This is a copy of the world's first satellite, Sputnik 1, and has just been given by the Russian Federation to the International Telecommunications Union (ITU) to celebrate the 50th anniversary of its launch. Its currently sitting in the Geneva CICG conference centre which is hosting WRC '07 aka the World Radiocommunications Conference 2007 - or more simply known as "The Conference"
So what is a WRC and why do we call it "The Conference" with all those capitals? One answer is another question - how is it that if you travel abroad your phone will work?
The ability to roam around the world with a single phone is one of the tangible results of previous WRCs where thousands of delegates have argued for weeks in the bomb shelter like CICG to agree common frequencies for the radio systems to work.
Radio waves do not stop at country borders but leak into others. Therefore countries must get together to manage what we call the radio spectrum - the range of frequencies that we use for radio, tv, phones, satellite, radar, and so on.
The ITU is the part of the international framework of organisations that is responsible for this and related tasks. It is actually the oldest such organisation, with its key document, the Radio Regulations, now over a hundred years old. Its history can be read here.

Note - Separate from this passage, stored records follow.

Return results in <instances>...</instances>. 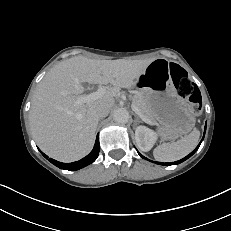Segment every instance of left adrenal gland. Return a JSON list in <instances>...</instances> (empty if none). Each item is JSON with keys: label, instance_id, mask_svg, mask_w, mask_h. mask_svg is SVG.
I'll use <instances>...</instances> for the list:
<instances>
[{"label": "left adrenal gland", "instance_id": "obj_1", "mask_svg": "<svg viewBox=\"0 0 231 231\" xmlns=\"http://www.w3.org/2000/svg\"><path fill=\"white\" fill-rule=\"evenodd\" d=\"M137 122H142L138 116H136V120H135V123Z\"/></svg>", "mask_w": 231, "mask_h": 231}]
</instances>
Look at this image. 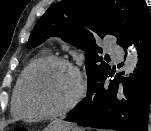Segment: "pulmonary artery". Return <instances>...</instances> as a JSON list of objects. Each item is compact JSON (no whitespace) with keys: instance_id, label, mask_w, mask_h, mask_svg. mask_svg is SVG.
I'll return each mask as SVG.
<instances>
[{"instance_id":"e3ab8cb5","label":"pulmonary artery","mask_w":151,"mask_h":131,"mask_svg":"<svg viewBox=\"0 0 151 131\" xmlns=\"http://www.w3.org/2000/svg\"><path fill=\"white\" fill-rule=\"evenodd\" d=\"M107 46H108V49L110 51V53L117 59H121L122 56H123V51L122 49L117 46L113 41L111 40H108L107 41Z\"/></svg>"}]
</instances>
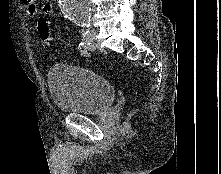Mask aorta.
<instances>
[{
  "label": "aorta",
  "instance_id": "762f6f07",
  "mask_svg": "<svg viewBox=\"0 0 221 174\" xmlns=\"http://www.w3.org/2000/svg\"><path fill=\"white\" fill-rule=\"evenodd\" d=\"M63 14L68 18L83 22L90 18L91 0H59Z\"/></svg>",
  "mask_w": 221,
  "mask_h": 174
}]
</instances>
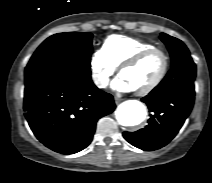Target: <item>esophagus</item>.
<instances>
[{
  "instance_id": "esophagus-1",
  "label": "esophagus",
  "mask_w": 212,
  "mask_h": 183,
  "mask_svg": "<svg viewBox=\"0 0 212 183\" xmlns=\"http://www.w3.org/2000/svg\"><path fill=\"white\" fill-rule=\"evenodd\" d=\"M114 101H115L116 104H118V103H120L122 101V99L119 98V97H115Z\"/></svg>"
}]
</instances>
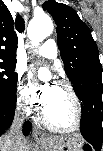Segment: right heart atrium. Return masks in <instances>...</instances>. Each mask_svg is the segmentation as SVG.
<instances>
[{
	"mask_svg": "<svg viewBox=\"0 0 103 151\" xmlns=\"http://www.w3.org/2000/svg\"><path fill=\"white\" fill-rule=\"evenodd\" d=\"M16 103H17V107L20 110L27 113L31 111L32 102L27 96V93L20 82H18L17 84Z\"/></svg>",
	"mask_w": 103,
	"mask_h": 151,
	"instance_id": "1",
	"label": "right heart atrium"
}]
</instances>
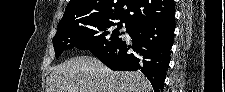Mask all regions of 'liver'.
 Instances as JSON below:
<instances>
[{
	"mask_svg": "<svg viewBox=\"0 0 225 92\" xmlns=\"http://www.w3.org/2000/svg\"><path fill=\"white\" fill-rule=\"evenodd\" d=\"M140 72L112 71L90 56H77L52 68L46 92H152Z\"/></svg>",
	"mask_w": 225,
	"mask_h": 92,
	"instance_id": "1",
	"label": "liver"
}]
</instances>
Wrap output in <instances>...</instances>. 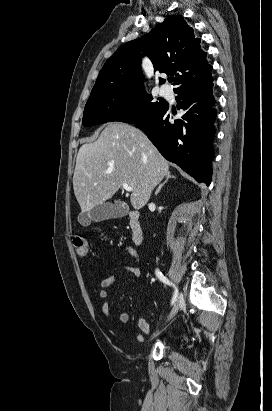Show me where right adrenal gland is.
I'll use <instances>...</instances> for the list:
<instances>
[{
	"label": "right adrenal gland",
	"mask_w": 272,
	"mask_h": 411,
	"mask_svg": "<svg viewBox=\"0 0 272 411\" xmlns=\"http://www.w3.org/2000/svg\"><path fill=\"white\" fill-rule=\"evenodd\" d=\"M172 178H176V177H175L174 175H172L170 172H168V173L166 174V179H165V181H164L162 184L159 185V187L157 188V190H156V192H155V195H157V194L160 192L161 188L168 182V180H169V179H172Z\"/></svg>",
	"instance_id": "2a0ac1e0"
}]
</instances>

The job of "The Conference" is to update the Radio Regulations, which has the status of a treaty document. So unlike normal conferences involving listening or giving papers, this is involves serious negotiation between countries, and only occurs every couple of years (four at the moment).
It is frustrating and fascinating in equal proportions. There is a delicate balance of technical and political arguments, and the RR themselves are the messy results of countless compromises in uncounted numbers of international committees
So if your 4G videophone in the future works from Melbourne to Vancouver to London it will be to some degree due to those delegates who are even now debating in the halls where Sputnik is on display.